Corinne Leriche : "Ils ont violé ma fille de 13 ans, ce n’était pas une atteinte sexuelle"

Depuis 2010, Corinne Leriche se bat pour faire requalifier en viols les faits subis en 2008 par Julie*, sa fille alors adolescente. À ce jour, seuls trois des vingt pompiers dénoncés ont été mis en examen. LCP revient, entre autres, sur cette affaire dans Violences sexuelles sur mineurs : la fin de l’impunité ? lundi 3 mai, à 00 h00.

Télé Star : Le 31 août 2010, votre fille vous révèle être violée depuis deux ans par des pompiers. Elle avait donc 13 ans quand tout a commencé…

Corinne Leriche : Oui, elle était en classe de quatrième. À l’époque, elle se sentait de nouveau en confiance après un harcèlement en cinquième qui l’avait contrainte à un changement de collège. Elle avait des amis, d’excellentes notes… Jusqu’à ce jour d’avril 2008 où elle fait un malaise à l’école. Quand je suis arrivée, les pompiers l’avaient déjà prise en charge.

C’est le premier contact de Julie avec ses agresseurs présumés ?

Oui. Un pompier a profité de l’intervention pour récupérer ses coordonnées sur sa fiche de prise en charge. Très vite, il lui envoie des messages et des photos pornographiques, exige des photos… Bien sûr, il lui dit de ne rien dire et la menace.

Et Julie n’en parle à personne.

Non. Sauf à son journal intime, qu’elle me fera lire plus tard. Elle écrit sa peur, son envie de mourir dès que les premiers viols lui sont imposés, en mai-juin 2008.

Même si elle ne parle pas, n’y a-t-il rien dans son comportement qui vous alerte ?

Si, bien sûr ! Elle se scarifie, refuse d’aller à l’école, fait des crises de tétanie à répétition, se retrouve chroniquement à l’hôpital sous perfusion d’anxiolytiques, multiplie les tentatives de suicide… J’arrête mon métier d’institutrice pour rester avec elle. La laisser seule, c’est prendre le risque qu’elle se défenestre.

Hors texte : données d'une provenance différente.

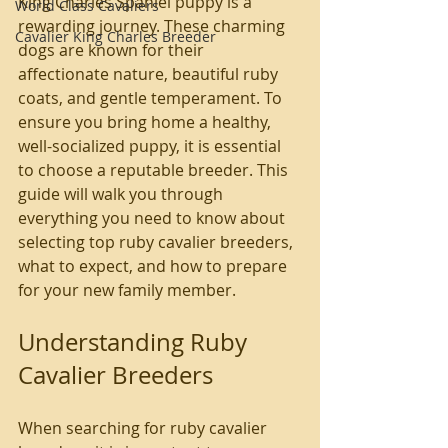
King Charles Spaniel puppy is a 
World Class Cavaliers
rewarding journey. These charming 
Cavalier King Charles Breeder
dogs are known for their 
affectionate nature, beautiful ruby 
coats, and gentle temperament. To 
ensure you bring home a healthy, 
well-socialized puppy, it is essential 
to choose a reputable breeder. This 
guide will walk you through 
everything you need to know about 
selecting top ruby cavalier breeders, 
what to expect, and how to prepare 
for your new family member.
Understanding Ruby 
Cavalier Breeders
When searching for ruby cavalier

Quel diagnostic posent les médecins ?

Aucun. Certains évoquent juste un lien mère-fille trop fusionnel. Un psy recommande une sortie quotidienne d’une heure, seule, «pour qu’elle s’aperçoive que l’extérieur n’est pas un danger». L’ironie, c’est que c’est pendant ces sorties que les pompiers vont la violer.

Comment cela se passe-t-il ?

Ils lui donnent rendez-vous près de la maison et la violent dans des toilettes publiques, une voiture, un parking… Il y aura même six viols en réunion. Elle est complètement vulnérable, sous une tonne de médicaments…

Fin août 2010, vous portez plainte.

Oui, mais avant, je fonce à la caserne avec Julie. Le pompier par qui tout est arrivé est là. Ils se sont mis à dix pour me retenir. Je lui ai dit qu’il avait beaucoup de chance que je n’ai pas d’arme, sinon je le tuais.

Comment se passe la déposition de Julie à la brigade des mineurs ?

Mal. Quand elle décrit une fellation imposée lors d’un viol en réunion, on lui rétorque : "Pourquoi t’as pas crié ? Pourquoi t’as pas mordu ?" C’est immonde.

Le juge d’instruction n’a mis en examen que trois des pompiers et qualifié les faits d’atteinte sexuelle (délit puni au maximum de sept ans de prison contre vingt ans pour le viol, qui est un crime, ndlr), qualification confirmée en mars dernier par la Cour de cassation… Comment Julie vit-elle cette procédure ?

Mal. Il a suffi aux pompiers de dire qu’ils ne savaient pas qu’elle était mineure pour qu’on disqualifie le viol. C’est une honte. En 2014, Julie s’est défenestrée du troisième étage. Elle est aujourd’hui invalide à 80 %. Elle habite à cinquante mètres de la maison, je vais la voir tous les jours. Ce sont des assassins. Ils ont tué ma fille. Ils nous ont tuées.

Depuis le 15 avril 2021, une loi considère tous les mineurs de moins de 15 ans non consentants dans un rapport sexuel avec un majeur. Un progrès ?

Tant que la justice sera empreinte de culture du viol et de patriarcat, j’ai peur que des pédocriminels s’en sortent malgré tout.